Jeremiah Saucier has a dream. As director of Crossroads Treatment Center, a chemical dependency and treatment facility in Lakewood, he sees firsthand the need for a holistic approach to treatment of substance abuse. And as a resident of the Key Peninsula, he knows that most families in this community have been touched by this problem.

For those reasons, Saucier founded Hope Recovery Center (HRC) in 2015 with a five-member board and a large group of advisers. He said HRC is applying for nonprofit status and plans to establish a treatment center on the Key Peninsula.

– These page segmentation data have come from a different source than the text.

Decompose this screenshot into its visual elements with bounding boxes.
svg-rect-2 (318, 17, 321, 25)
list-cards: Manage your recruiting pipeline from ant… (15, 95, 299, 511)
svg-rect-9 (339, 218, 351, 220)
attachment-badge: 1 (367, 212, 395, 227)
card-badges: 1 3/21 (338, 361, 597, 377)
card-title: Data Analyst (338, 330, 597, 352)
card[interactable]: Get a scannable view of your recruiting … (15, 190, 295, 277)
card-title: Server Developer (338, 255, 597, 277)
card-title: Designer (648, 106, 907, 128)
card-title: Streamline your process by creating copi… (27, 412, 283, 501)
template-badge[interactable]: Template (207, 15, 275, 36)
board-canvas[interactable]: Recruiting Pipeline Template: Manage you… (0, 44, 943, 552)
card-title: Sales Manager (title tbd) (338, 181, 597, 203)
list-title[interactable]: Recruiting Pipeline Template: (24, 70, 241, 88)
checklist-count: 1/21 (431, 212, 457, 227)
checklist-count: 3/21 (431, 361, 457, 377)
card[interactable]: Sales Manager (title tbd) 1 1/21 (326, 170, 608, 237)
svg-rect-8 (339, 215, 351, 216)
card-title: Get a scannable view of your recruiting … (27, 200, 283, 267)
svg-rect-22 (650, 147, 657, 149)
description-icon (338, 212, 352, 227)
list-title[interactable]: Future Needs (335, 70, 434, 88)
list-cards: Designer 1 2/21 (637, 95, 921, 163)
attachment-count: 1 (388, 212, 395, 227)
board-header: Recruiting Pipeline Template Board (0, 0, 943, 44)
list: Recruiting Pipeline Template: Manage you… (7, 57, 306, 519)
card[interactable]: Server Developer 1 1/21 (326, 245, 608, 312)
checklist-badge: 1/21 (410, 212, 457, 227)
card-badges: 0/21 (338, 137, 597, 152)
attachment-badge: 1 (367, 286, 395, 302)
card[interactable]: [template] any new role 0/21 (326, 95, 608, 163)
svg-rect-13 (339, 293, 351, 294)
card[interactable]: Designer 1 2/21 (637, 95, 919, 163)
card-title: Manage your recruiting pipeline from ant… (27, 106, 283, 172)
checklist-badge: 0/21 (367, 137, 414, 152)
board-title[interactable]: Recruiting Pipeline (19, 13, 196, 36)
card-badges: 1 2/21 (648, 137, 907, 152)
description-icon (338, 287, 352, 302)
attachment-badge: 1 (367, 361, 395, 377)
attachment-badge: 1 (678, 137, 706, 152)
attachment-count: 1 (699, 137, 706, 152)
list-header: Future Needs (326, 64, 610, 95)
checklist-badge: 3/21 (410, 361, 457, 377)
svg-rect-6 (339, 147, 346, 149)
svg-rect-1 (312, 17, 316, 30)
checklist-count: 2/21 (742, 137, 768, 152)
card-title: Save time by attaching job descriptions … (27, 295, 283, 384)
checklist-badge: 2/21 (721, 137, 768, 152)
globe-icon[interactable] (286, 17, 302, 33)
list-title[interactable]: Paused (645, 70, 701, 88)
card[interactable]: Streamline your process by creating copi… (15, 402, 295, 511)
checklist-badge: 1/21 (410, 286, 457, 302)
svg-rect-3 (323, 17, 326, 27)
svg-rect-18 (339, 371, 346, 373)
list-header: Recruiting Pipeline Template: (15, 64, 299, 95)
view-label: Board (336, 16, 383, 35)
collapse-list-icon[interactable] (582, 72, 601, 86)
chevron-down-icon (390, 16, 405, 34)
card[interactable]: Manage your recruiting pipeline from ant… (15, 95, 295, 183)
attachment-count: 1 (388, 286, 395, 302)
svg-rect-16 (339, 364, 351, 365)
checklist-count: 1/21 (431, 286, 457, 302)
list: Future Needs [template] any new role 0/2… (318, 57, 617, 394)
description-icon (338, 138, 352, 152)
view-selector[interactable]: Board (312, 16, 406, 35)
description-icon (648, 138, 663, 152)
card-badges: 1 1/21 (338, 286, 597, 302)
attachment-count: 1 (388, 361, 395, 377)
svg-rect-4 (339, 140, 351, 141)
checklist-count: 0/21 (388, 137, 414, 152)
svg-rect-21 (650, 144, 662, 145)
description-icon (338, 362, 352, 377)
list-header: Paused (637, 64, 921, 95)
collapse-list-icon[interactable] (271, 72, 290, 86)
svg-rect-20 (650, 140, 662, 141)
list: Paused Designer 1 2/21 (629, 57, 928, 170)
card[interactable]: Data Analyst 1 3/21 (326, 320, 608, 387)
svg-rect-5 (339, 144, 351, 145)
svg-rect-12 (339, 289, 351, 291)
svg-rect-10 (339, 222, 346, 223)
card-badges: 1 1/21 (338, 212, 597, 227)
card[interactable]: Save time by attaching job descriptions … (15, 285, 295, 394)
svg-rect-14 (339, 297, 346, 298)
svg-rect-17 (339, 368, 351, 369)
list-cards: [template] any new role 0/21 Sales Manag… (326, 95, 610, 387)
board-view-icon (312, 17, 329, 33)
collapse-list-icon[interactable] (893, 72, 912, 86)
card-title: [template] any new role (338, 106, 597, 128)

The HRC business plan states: “The Key Peninsula is considered underserved and high-risk in the areas of methamphetamine, heroin, marijuana, alcohol and prescription-drug abuse. There is also a significant need for mental health services in the area as evidenced by the high percentage of clients from these areas who have to wait extended periods of time for services in the surrounding areas of Tacoma, Gig Harbor or Port Orchard.”

Saucier said he wants a local center to treat substance abuse and assure long-term success. There are often coexisting mental health issues confronting clients and many do not have the life skills they need to succeed once they have completed their drug treatment program.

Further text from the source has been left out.